The following is the text of the testimony I presented earlier today at the City Council hearing regarding the proposed rate increase:

As a result of soaring costs, the Water Board is faced with yet another 14% rate increase. It is also stymied by its inability to gain access to water meters and the minuscule number of customers who are intentionally stealing water from the system. To solve this management problem and raise revenue the DEP is proposing new penalties termed “Denial of Access” and “Theft of Services.” These penalties, called rates, will subject innocent consumers to multimillion dollar fines. The following are a few examples:

  1. The owner of a three family home who has paid every water bill on time but has an obstructed meter or a cut meter seal, quite possibly cut a long time ago, will be liable for a four-year back bill in the amount of $19,751.52, even though there has been no theft of water and no attempt to steal water.
  2. The owner of a warehouse with two 8” mains and an annual water bill of $500.00 who has paid all charges on time and whose tenant inadvertently backed his truck into a water meter and destroyed the meter would be liable for a $3.6 million dollar charge. The property owner would have no way to defend herself. The fine would be the same amount if the tenant just obstructed the meter.
  3. The third case is an example of actual theft but the fine is clearly excessive. A 1,500 unit Mitchell-Lama subsidized housing complex whose superintendent opened a fire hydrant for neighborhood children or whose tenants used the building’s sprinkler system to wash their cars would be liable for a back bill in the amount of $9.3 million. The housing complex could reduce the charge if it could prove that this was the first time a fire hydrant or a sprinkler system was used for domestic purposes. For some perverse reason it would be the guilty party’s responsibility to prove it did not steal water at any earlier time. Of course when defending itself it could not offer any evidence beyond the DEP inspector’s report. Simply put, the Mitchell-Lama may not provide any evidence that is not created by the party prosecuting it.
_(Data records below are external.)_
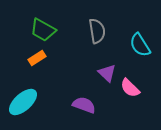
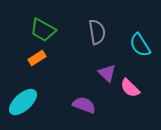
gray semicircle: moved 1 px down
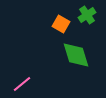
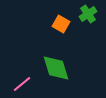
green cross: moved 1 px right, 1 px up
green diamond: moved 20 px left, 13 px down
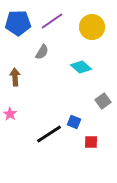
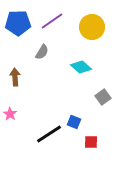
gray square: moved 4 px up
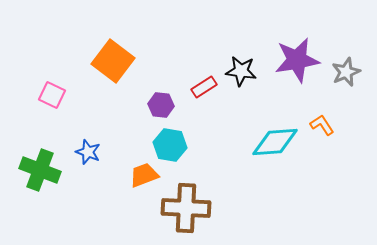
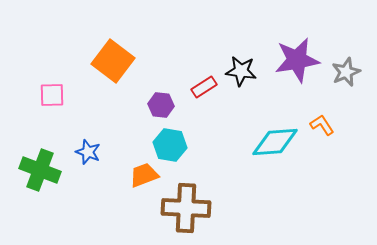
pink square: rotated 28 degrees counterclockwise
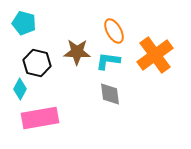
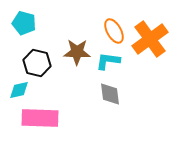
orange cross: moved 5 px left, 16 px up
cyan diamond: moved 1 px left, 1 px down; rotated 50 degrees clockwise
pink rectangle: rotated 12 degrees clockwise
I honestly believe that it is not the DEP staff’s intent to punish innocent people, but they believe that they need onerous regulations to convict the guilty few. That is not the way the law is supposed to operate in this county. Laws and regulations are supposed to protect the innocent and it is the DEP’s responsibility to prove guilt before defaming a customer’s character with charges of “Theft of Services,” and the accused should have the opportunity to defend himself. I respectfully request that the DEP rewrite these regulations to require the DEP to present conclusive evidence that one is guilty of theft before issuing a verdict of “Theft of Services.” Furthermore the taxpayer must have the ability to refute any charges.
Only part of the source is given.